MILWAUKEE, May 31 (UPI) -- Cardinal Timothy Dolan, archbishop of New York, approved payments to Catholic priests suspected of abuse in the Milwaukee archdiocese, church documents show.
A spokesman for the church in Milwaukee said the payments, some as high as $20,000, were made to encourage priests to resign and not challenge the decision to remove them from the priesthood, The New York Times reported Thursday.
"It was a way to provide an incentive to go the voluntary route and make it happen quickly, and ultimately cost less," Jerry Topczewski said Wednesday. "Their cooperation made the process a lot more expeditious."

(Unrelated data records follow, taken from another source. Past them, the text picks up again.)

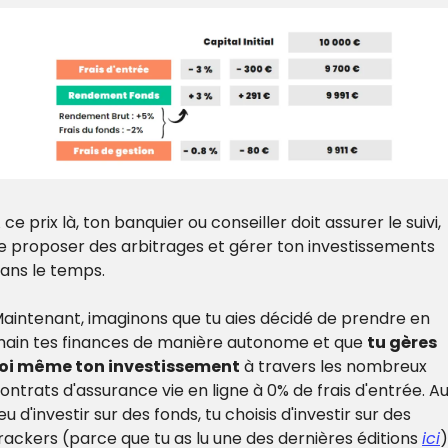
 ce prix là, ton banquier ou conseiller doit assurer le suivi, 
e proposer des arbitrages et gérer ton investissements 
ans le temps.
aintenant, imaginons que tu aies décidé de prendre en 
ain tes finances de manière autonome et que 
tu gères 
oi même ton investissement
 à travers les nombreux 
ontrats d'assurance vie en ligne à 0% de frais d'entrée. Au
ieu d'investir sur des fonds, tu choisis d'investir sur des 
rackers (parce que tu as lu une des dernières éditions 
ici
) 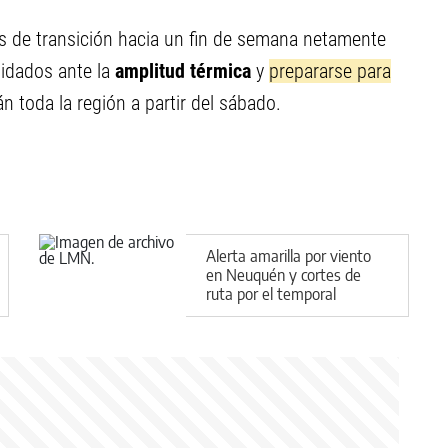
es de transición hacia un fin de semana netamente
uidados ante la
amplitud térmica
y
prepararse para
n toda la región a partir del sábado.
Alerta amarilla por viento
en Neuquén y cortes de
ruta por el temporal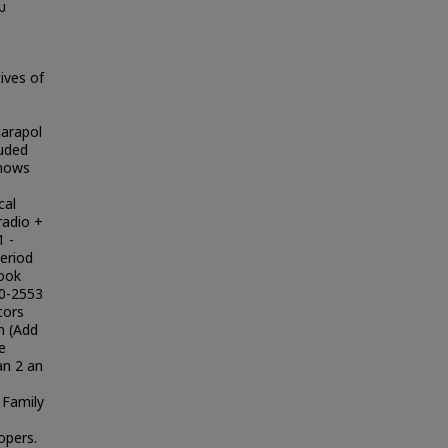
คม
ives of
harapol
luded
shows
cal
radio +
 -
eriod
ook
40-2553
tors
n (Add
e
an 2 an
 Family
opers.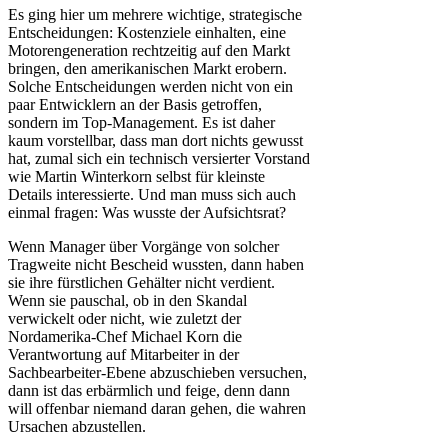
Es ging hier um mehrere wichtige, strategische
Entscheidungen: Kostenziele einhalten, eine
Motorengeneration rechtzeitig auf den Markt
bringen, den amerikanischen Markt erobern.
Solche Entscheidungen werden nicht von ein
paar Entwicklern an der Basis getroffen,
sondern im Top-Management. Es ist daher
kaum vorstellbar, dass man dort nichts gewusst
hat, zumal sich ein technisch versierter Vorstand
wie Martin Winterkorn selbst für kleinste
Details interessierte. Und man muss sich auch
einmal fragen: Was wusste der Aufsichtsrat?
Wenn Manager über Vorgänge von solcher
Tragweite nicht Bescheid wussten, dann haben
sie ihre fürstlichen Gehälter nicht verdient.
Wenn sie pauschal, ob in den Skandal
verwickelt oder nicht, wie zuletzt der
Nordamerika-Chef Michael Korn die
Verantwortung auf Mitarbeiter in der
Sachbearbeiter-Ebene abzuschieben versuchen,
dann ist das erbärmlich und feige, denn dann
will offenbar niemand daran gehen, die wahren
Ursachen abzustellen.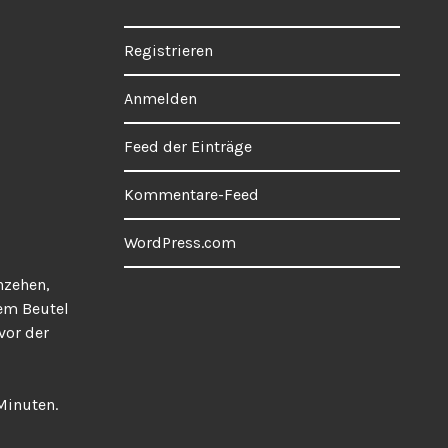
Registrieren
Anmelden
Feed der Einträge
Kommentare-Feed
WordPress.com
hzehen,
nem Beutel
vor der
Minuten.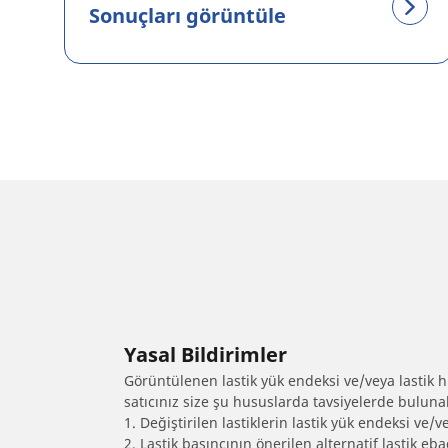
Sonuçları görüntüle
Yasal Bildirimler
Görüntülenen lastik yük endeksi ve/veya lastik hız
satıcınız size şu hususlarda tavsiyelerde bulunab
1. Değiştirilen lastiklerin lastik yük endeksi ve/v
2. Lastik basıncının önerilen alternatif lastik 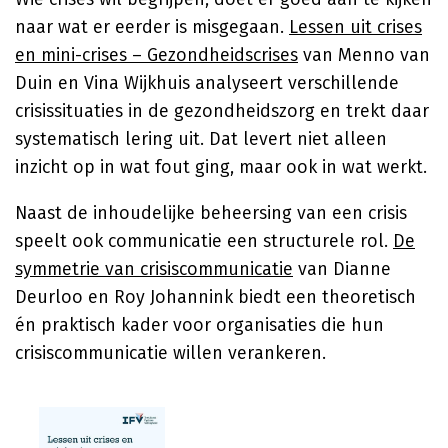
naar wat er eerder is misgegaan.
Lessen uit crises
en mini-crises – Gezondheidscrises
van
Menno van
Duin
en
Vina Wijkhuis
analyseert verschillende
crisissituaties in de gezondheidszorg en trekt daar
systematisch lering uit. Dat levert niet alleen
inzicht op in wat fout ging, maar ook in wat werkt.
Naast de inhoudelijke beheersing van een crisis
speelt ook communicatie een structurele rol.
De
symmetrie van crisiscommunicatie
van Dianne
Deurloo en Roy Johannink biedt een theoretisch
én praktisch kader voor organisaties die hun
crisiscommunicatie willen verankeren.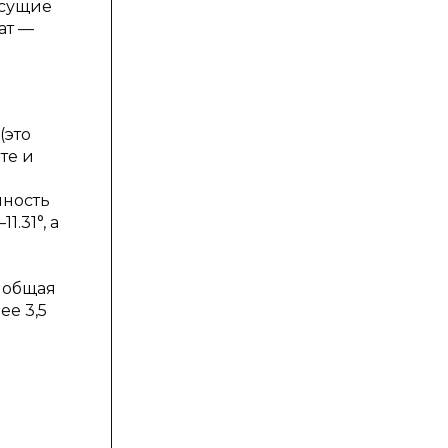
есущие
ат —
(это
те и
шность
.31°, а
 общая
ее 3,5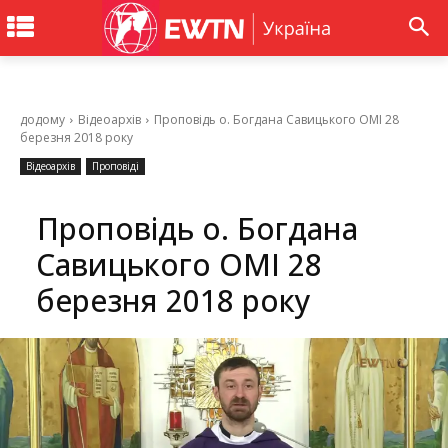
додому
Відеоархів
Проповідь о. Богдана Савицького ОМІ 28
березня 2018 року
Відеоархів
Проповіді
Проповідь о. Богдана
Савицького ОМІ 28
березня 2018 року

Dolan served as archbishop of Milwaukee from 2002 to 2009, when Pope Benedict XVI named him head of the New York archdiocese, the highest-profile position in the U.S. Catholic Church. He became a cardinal in 2012.
Milwaukee has been especially hard-hit by allegations of past sexual abuse by priests, with the scandal erupting while Dolan was head of the diocese. While still in Milwaukee, he called the allegation that the church had made a "payoff" to an abusive priest "false, preposterous and unjust."
The minutes of a 2003 finance council meeting Dolan attended, a document uncovered after the Milwaukee archdiocese filed for bankruptcy, shows church officials discussing "unassignable priests" who were still being paid. The council discussed paying $10,000 to priests who agreed to laicization and another $10,000 once the process was concluded, the Times reported.